Deron Williams: 64 G, 58 GS, 32.2 MPG, 14.3 PPG, 2.6 RPG, 6.1 APG, 1.45 SPG, 0.20 BPG, .450 FG% .366 3P%, .801 FT%, 17.69 PER, 6.9 EWA
Separate from expectations and expenses, Deron Williams had a good year. He was one of the league’s finest mid-range shooters, hitting 52.3 percent of his shots from 16-23 feet, and averaged 16 points and 6.9 assists per 36 minutes, both solid numbers.
But the Nets didn’t trade for — and re-sign Deron Williams so he could lead them solidly. They gave him $98 million over five years to be their leader en route to championship contention. They traded for the Williams that averaged over 19 points and 10 assists per game from 2007-2011 with the Utah Jazz, a player they’ve rarely seen.
Williams is no longer a superstar. He seems to have accepted that, but that won’t make the expectations go away.
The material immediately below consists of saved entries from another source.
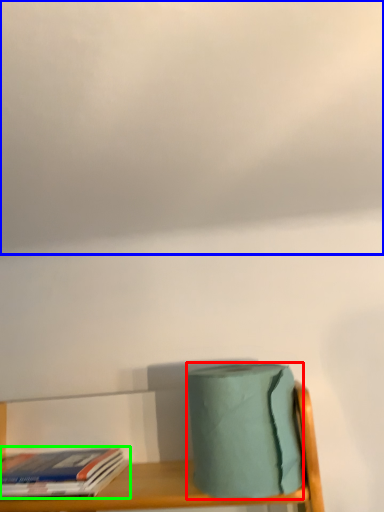 Question: Based on their relative distances, which object is nearer to toilet paper (highlighted by a red box)? Choose from cloud (highlighted by a blue box) and book (highlighted by a green box).

Choices:
 (A) cloud
 (B) book

Answer: (B) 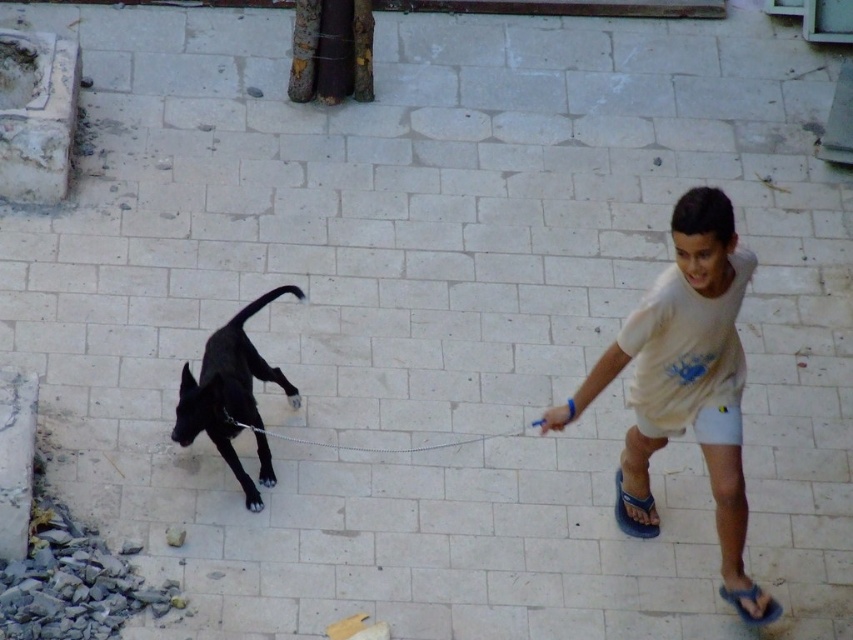 Question: Which object is farther from the camera taking this photo?

Choices:
 (A) silver chain leash at center
 (B) black glossy dog at lower left

Answer: (A)

Question: Does white cotton shirt at right have a larger size compared to silver chain leash at center?

Choices:
 (A) no
 (B) yes

Answer: (B)

Question: Among these points, which one is nearest to the camera?

Choices:
 (A) (296, 436)
 (B) (740, 602)
 (C) (238, 316)

Answer: (B)

Question: Is black glossy dog at lower left above silver chain leash at center?

Choices:
 (A) yes
 (B) no

Answer: (A)

Question: Is white cotton shirt at right smaller than silver chain leash at center?

Choices:
 (A) no
 (B) yes

Answer: (A)

Question: Which object appears closest to the camera in this image?

Choices:
 (A) white cotton shirt at right
 (B) silver chain leash at center
 (C) black glossy dog at lower left

Answer: (A) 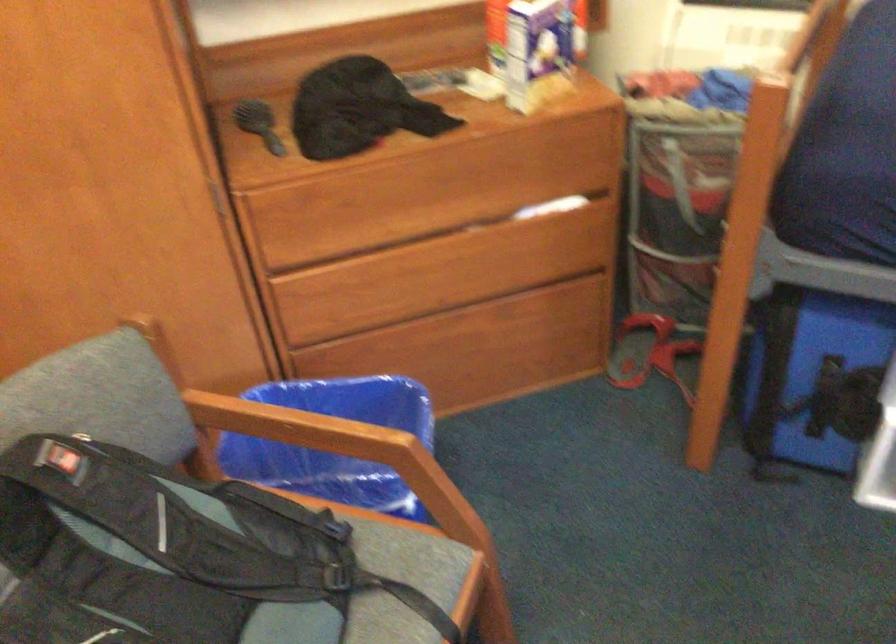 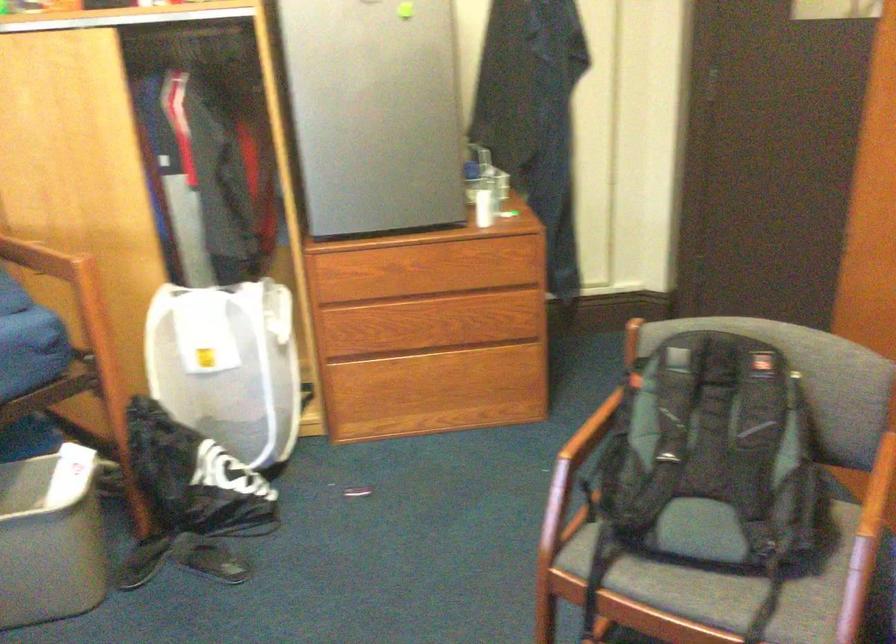 The point at (356,442) is marked in the first image. Where is the corresponding point in the second image?

(871, 520) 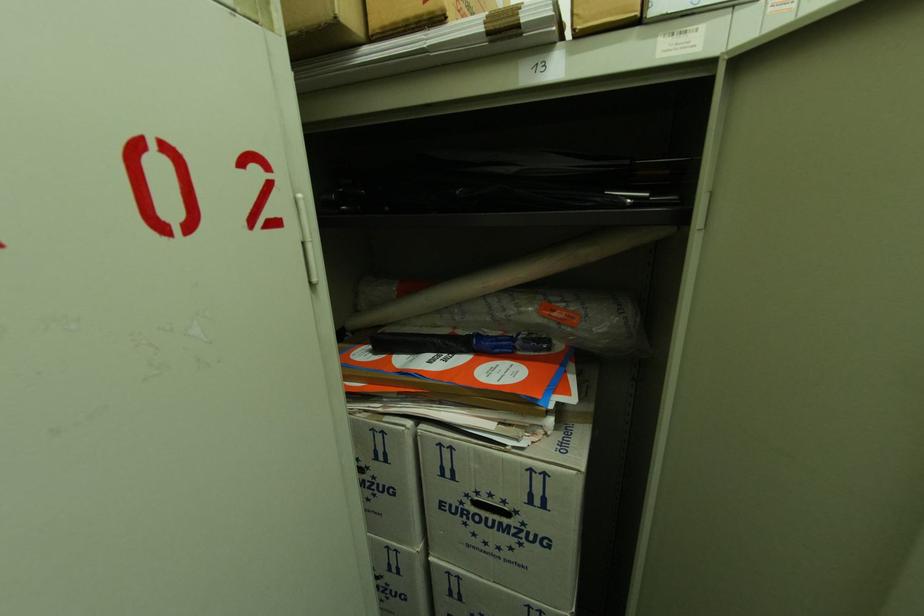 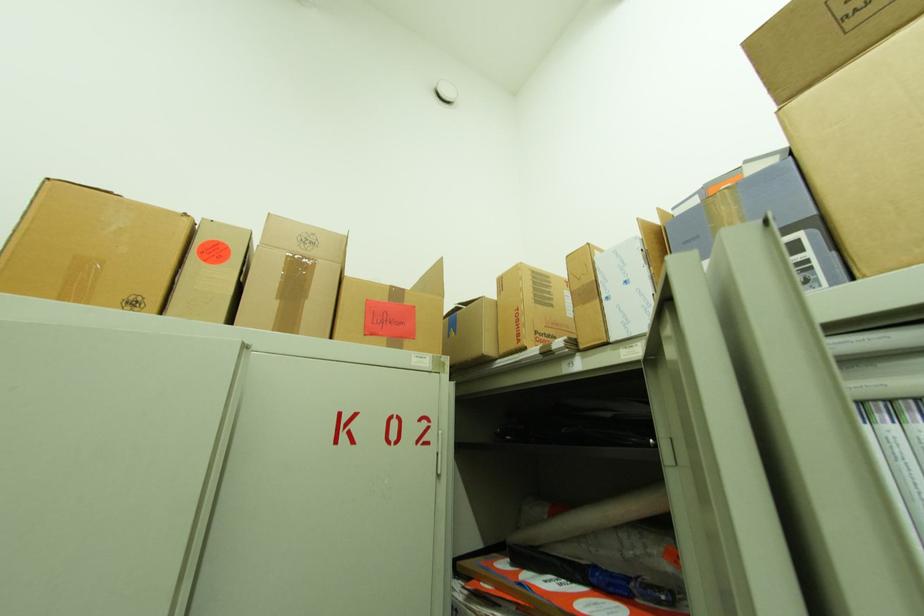 Consider the image. The images are taken continuously from a first-person perspective. In which direction is your viewpoint rotating?

The camera rotated toward left-up. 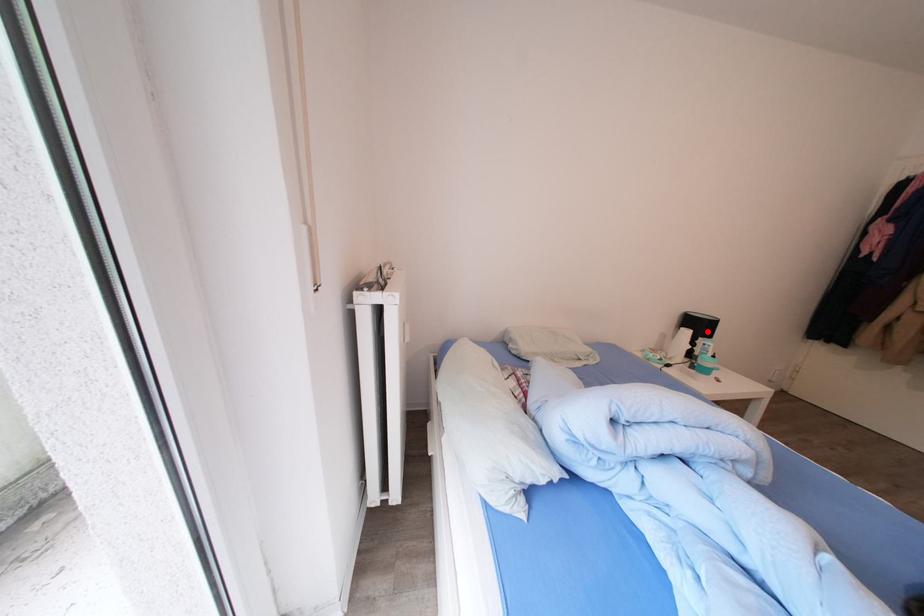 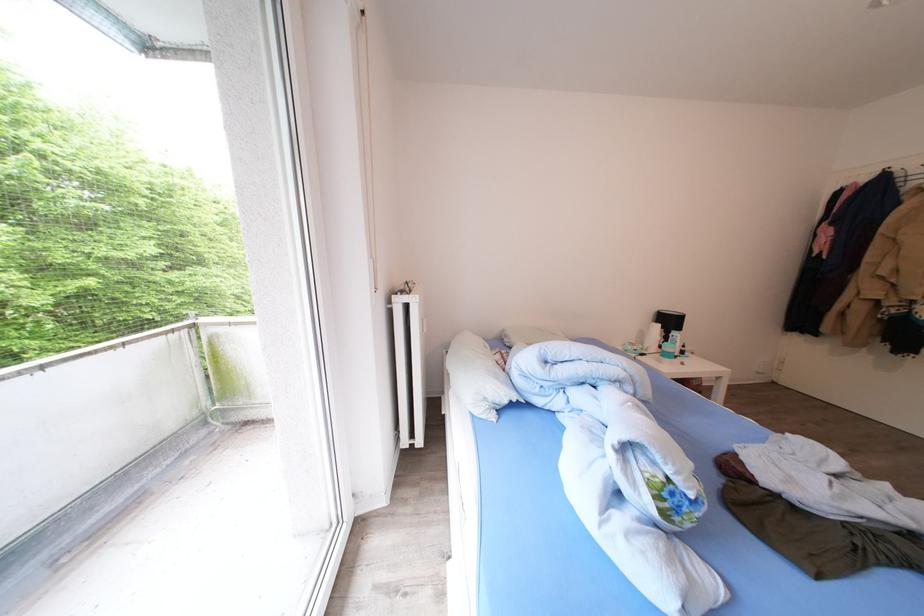 Locate, in the second image, the point that corresponds to the highlighted location in the first image.

(677, 326) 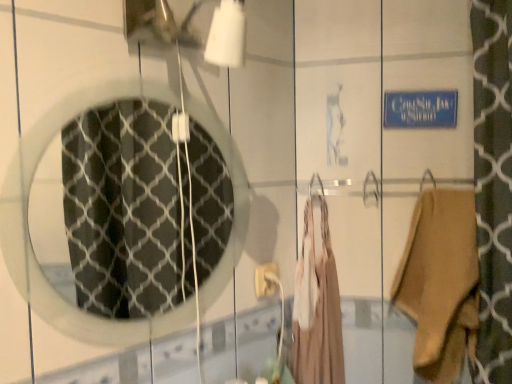 Question: From the image's perspective, is white plastic electric outlet at center under tan suede boot at right, the 1th clothing viewed from the right?

Choices:
 (A) yes
 (B) no

Answer: (B)

Question: Considering the relative positions of white plastic electric outlet at center and tan suede boot at right, the second clothing viewed from the left, in the image provided, is white plastic electric outlet at center to the right of tan suede boot at right, the second clothing viewed from the left, from the viewer's perspective?

Choices:
 (A) no
 (B) yes

Answer: (A)

Question: Is white plastic electric outlet at center positioned far away from tan suede boot at right, the second clothing viewed from the left?

Choices:
 (A) no
 (B) yes

Answer: (A)

Question: Is white plastic electric outlet at center taller than tan suede boot at right, the 1th clothing viewed from the right?

Choices:
 (A) no
 (B) yes

Answer: (A)

Question: Does white plastic electric outlet at center have a smaller size compared to tan suede boot at right, the 1th clothing viewed from the right?

Choices:
 (A) no
 (B) yes

Answer: (B)

Question: Is clear glass mirror at center inside the boundaries of white plastic electric outlet at center, or outside?

Choices:
 (A) inside
 (B) outside

Answer: (B)

Question: Considering their positions, is clear glass mirror at center located in front of or behind white plastic electric outlet at center?

Choices:
 (A) behind
 (B) front

Answer: (B)

Question: From the image's perspective, is clear glass mirror at center positioned above or below white plastic electric outlet at center?

Choices:
 (A) below
 (B) above

Answer: (B)

Question: Considering the relative positions of clear glass mirror at center and white plastic electric outlet at center in the image provided, is clear glass mirror at center to the left or to the right of white plastic electric outlet at center?

Choices:
 (A) left
 (B) right

Answer: (A)

Question: Would you say beige fabric dress at center, which is the 2th clothing from right to left, is to the left or to the right of white plastic electric outlet at center in the picture?

Choices:
 (A) right
 (B) left

Answer: (A)

Question: From the image's perspective, is beige fabric dress at center, the 1th clothing when ordered from left to right, positioned above or below white plastic electric outlet at center?

Choices:
 (A) below
 (B) above

Answer: (A)

Question: Considering the positions of beige fabric dress at center, which is the 2th clothing from right to left, and white plastic electric outlet at center in the image, is beige fabric dress at center, which is the 2th clothing from right to left, taller or shorter than white plastic electric outlet at center?

Choices:
 (A) tall
 (B) short

Answer: (A)

Question: From a real-world perspective, is beige fabric dress at center, which is the 2th clothing from right to left, physically located above or below white plastic electric outlet at center?

Choices:
 (A) above
 (B) below

Answer: (B)

Question: Is white plastic electric outlet at center wider or thinner than clear glass mirror at center?

Choices:
 (A) wide
 (B) thin

Answer: (A)

Question: Is white plastic electric outlet at center inside the boundaries of clear glass mirror at center, or outside?

Choices:
 (A) inside
 (B) outside

Answer: (B)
He’s morphed from a game-changing talent to a very good facilitator with a bloated contract, and rumors about his potential departure would be stunning if he hadn’t fallen so far in three years. His numbers look disturbingly like 2007-2008 Devin Harris’s, when Harris was 24 years old and led the Nets to a 34-48 season, three years before the Nets traded Harris for Williams (numbers courtesy of Basketball-Reference):
The book on Deron Williams is written in sanskrit. He averaged career-lows in points and assists per game since becoming a full-time starter, but he led the starters in player efficiency rating and the team in plus-minus by a wide margin. His shaky ankles kept his explosiveness at bay, unless he was crossing up Chris Paul. He’d be fine if his ankles were fine, but his ankles haven’t been fine in so long that he might never be fine again. He shot 64.6 percent on dunks and layups, but fewer than 20 percent of his shots were from within three feet. He’s good in subtle ways when his team needs dominance.
Williams has undergone another MRI on his ankles, which may require another surgery. He’ll be 30 years old the next time he steps on the floor, and age is unkind to balky athleticism. The Nets may look to trade Williams — something he has not requested — but given the $63 million remaining on his contract ($72 million if traded) and his unclear health status, it’s hard to imagine any suitors.
Compare Deron Williams to no one in particular, and you’d see a good point guard. But plop him in the enormous context of the Brooklyn Nets brand, which began the day the Nets traded for Deron Williams, and you see a mercurial talent, with a widening gap between ability and necessity, and flashes of frustrating brilliance that fade further away with each passing day.